Created biomaterial for 3D-printing time human bones

Several temporary human vertebrae, printed the 3D-printer. Photo: Adam E. Jakus

Attempts to create materials for 3D-printing time human bones (osteoregenerativnye biomaterials) made repeatedly. Unfortunately, until now, they suffer from several drawbacks. Among them - the inability to quickly and accurately reproduce the new bone, the high cost and limited production capabilities, processing complexity of the surgical operation.
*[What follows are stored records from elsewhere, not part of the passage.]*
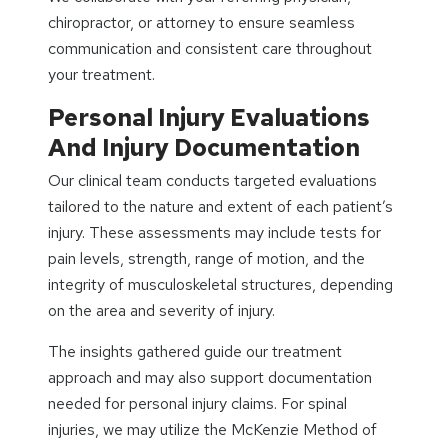
chiropractor, or attorney to ensure seamless
communication and consistent care throughout
your treatment.
Personal Injury Evaluations
And Injury Documentation
Our clinical team conducts targeted evaluations
tailored to the nature and extent of each patient’s
injury. These assessments may include tests for
pain levels, strength, range of motion, and the
integrity of musculoskeletal structures, depending
on the area and severity of injury.
The insights gathered guide our treatment
approach and may also support documentation
needed for personal injury claims. For spinal
injuries, we may utilize the McKenzie Method of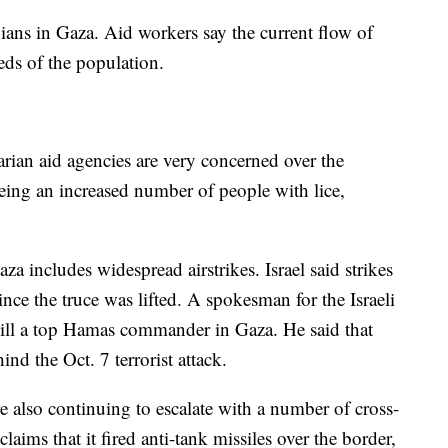
ians in Gaza. Aid workers say the current flow of
needs of the population.
rian aid agencies are very concerned over the
seeing an increased number of people with lice,
 includes widespread airstrikes. Israel said strikes
nce the truce was lifted. A spokesman for the Israeli
 kill a top Hamas commander in Gaza. He said that
d the Oct. 7 terrorist attack.
re also continuing to escalate with a number of cross-
laims that it fired anti-tank missiles over the border,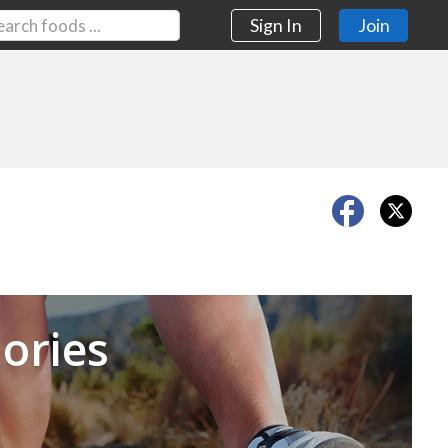
Sign In
Join
Next
ories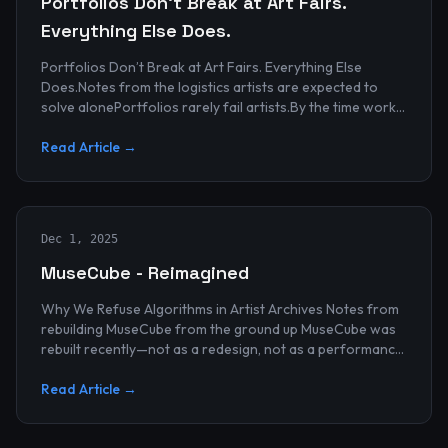
Portfolios Don’t Break at Art Fairs.
Everything Else Does.
Portfolios Don’t Break at Art Fairs. Everything Else
Does.Notes from the logistics artists are expected to
solve alonePortfolios rarely fail artists.By the time work
reaches an art...
Read Article →
Dec 1, 2025
MuseCube - Reimagined
Why We Refuse Algorithms in Artist Archives Notes from
rebuilding MuseCube from the ground up MuseCube was
rebuilt recently—not as a redesign, not as a performance
upgrade, and n...
Read Article →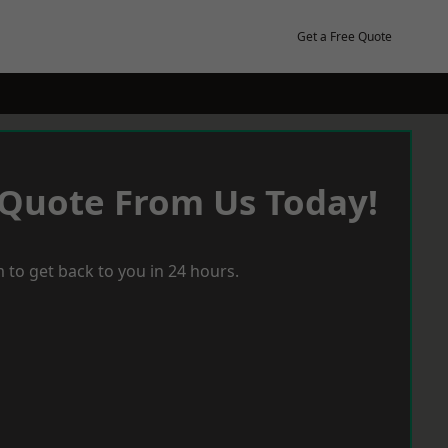
Get a Free Quote
 Quote From Us Today!
 to get back to you in 24 hours.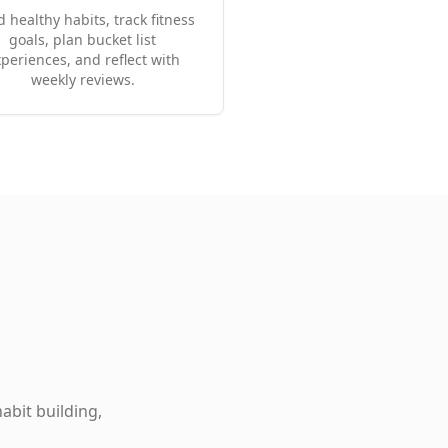
d healthy habits, track fitness
goals, plan bucket list
periences, and reflect with
weekly reviews.
abit building,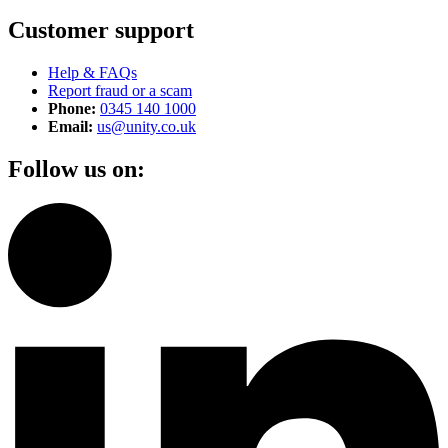
Customer support
Help & FAQs
Report fraud or a scam
Phone:
0345 140 1000
Email:
us@unity.co.uk
Follow us on: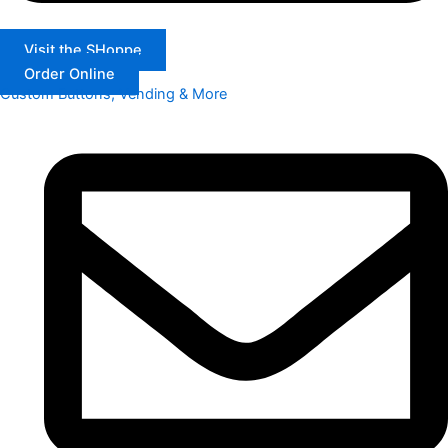
Visit the SHoppe
Order Online
Custom Buttons, Vending & More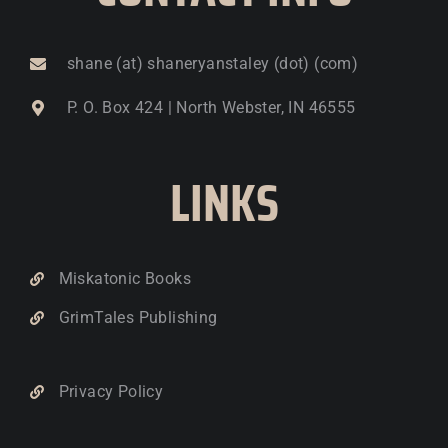
shane (at) shaneryanstaley (dot) (com)
P. O. Box 424 | North Webster, IN 46555
LINKS
Miskatonic Books
GrimTales Publishing
Privacy Policy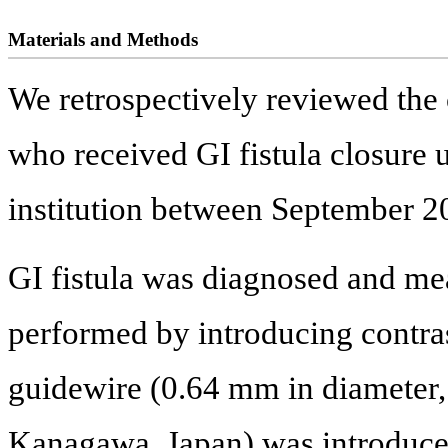
Materials and Methods
We retrospectively reviewed the c
who received GI fistula closure
institution between September 
GI fistula was diagnosed and me
performed by introducing contras
guidewire (0.64 mm in diame
Kanagawa, Japan) was introduce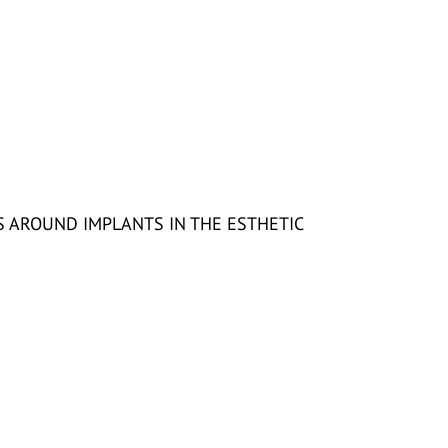
 AROUND IMPLANTS IN THE ESTHETIC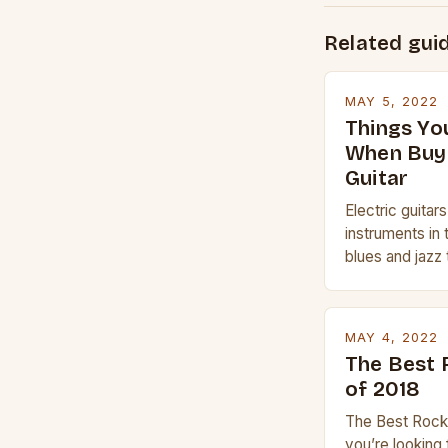
Related gui
MAY 5, 2022
Things Yo
When Buyi
Guitar
Electric guitar
instruments in 
blues and jazz 
electric guitar 
whether you are
Gibson or Taylor
MAY 4, 2022
price, or if yo
The Best 
experience but
of 2018
The Best Rock 
you’re looking 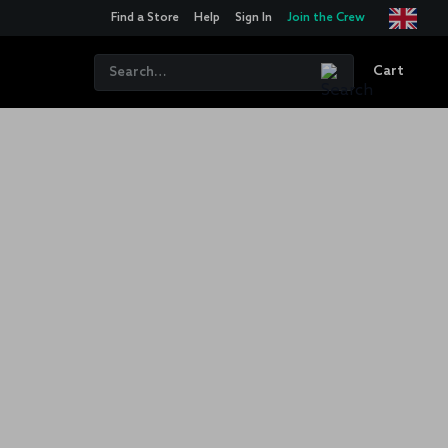
Find a Store
Help
Sign In
Join the Crew
Cart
The new biomaterial is deprived of all these shortcomings. If all tests are successful, then after a few years people will be able to get a solid, superelastic and cheap artificial bones that will biodegrade in the body for several years (they are gradually replacing the natural bone tissue). Most interesting is that the technical process of extrusion material at room temperature, in theory, allow the bones even print on your home printer.

As scientists write new material HB (from hyperelastic "bone") is 90% by weight of hydroxyapatite and 10% of the PCL.

Hydroxyapatite Ca10 (PO4) 6 (OH) 2 is the main mineral component of natural human bone. Most of the bone it is about 50% of the total weight, and in the dental enamel - 96%. In medicine, a synthetic analogue of the long used in traumatology, orthopedics and bone surgery as a filler, a replacement of the lost bone. In dentistry, it is also used in toothpastes as remineralizing element that strengthens tooth enamel.

But polycaprolactone (PCL) is absent in biological materials. This is a biodegradable polyester that is used in industry for the production of polyurethanes. Because it makes biodegradable bags. In medicine, PCL also used as suture material and a thermal bioresorbable implant long-acting (filler) having the ability to stimulate the growth of fibrous tissue and fill up the volume at the expense of its own components. Many tablets of capsules releasing PCL, they dissolve in the body. In addition, PCL mass used in 3D-printing as a material for prototyping. The properties of the viscous PCL like a natural gum such as gutta-percha.

Experiments showed that such an artificial bone structure can quickly print at room temperature at a speed of up to 275 cm3 / hr extrusion, that is by pushing or viscous melt material forming a thick paste through the hole. To create a viscous mixture, which is loaded into the printer, use a special solvent.

Print implant traditional extruded at room temperature - it is a great advantage because other bone implants are at high temperature with the use of lasers, explains Ramil Shah, lead author of the research and the head of the research team from Northwestern University (USA) . Sami researchers during experiments using a commercially available printer 3D-Bioplotter System manufactured by EnvisionTec. This device can be purchased at prices ranging from $ 250,000 to $ 300,000.

Of course, in the household of such a printer would be too expensive acquisition. But every hospital or surgery center may well afford it. In fact, even individuals can pool their savings to buy such printers and print new bone itself or pet if necessary (of course, for the operation, it is desirable to turn to a professional surgeon).

Artificial bone show good mechanical properties: tensile deformability (strain to failure) from 32% to 67%, modulus of 4 to 11 MPa. Therefore, it is elastic and durable material. It is also characterized by a high absorption capacity (porosity 50%), maintains the viability and propagation of living cells. Tests have shown that the material not interfere with the formation of bone marrow mesenchymal stem cells.

So far, the biocompatibility HB tested only in laboratory animals, but these experiments were very promising. Subcutaneous implants in mice did not cause rejection within 7-35 days. In rats, the bone graft has been installed in the posterolateral portion of the spine (posterolateral arthrodesis) for 8 weeks, it was observed the formation of new bone. Also held on the primacy of experience with damage to the skull (4 weeks).

During all experiments HB did not cause a negative reaction of the immune system. At the same time normal vascularisation (blood vessels formation) was observed, artificial bone to quickly integrate into the surrounding tissue quickly ossified and supported the growth of new bone tissue without any additional intervention. It is expected that as the biodegradable material it will take place live natural bone tissue with blood vessels.

It is important to note that while the strength and elasticity of the material is not new and brittle not brittle like most other implants. That is, the surgeon can cut a fragment of an artificial bone without splintering - a common problem with other implants.

The researchers hope that they will get permission to begin human trials within five years. Currently in the United States, no material for 3D-printing is not approved by regulatory authorities as a regenerative bone material. HB could be the first.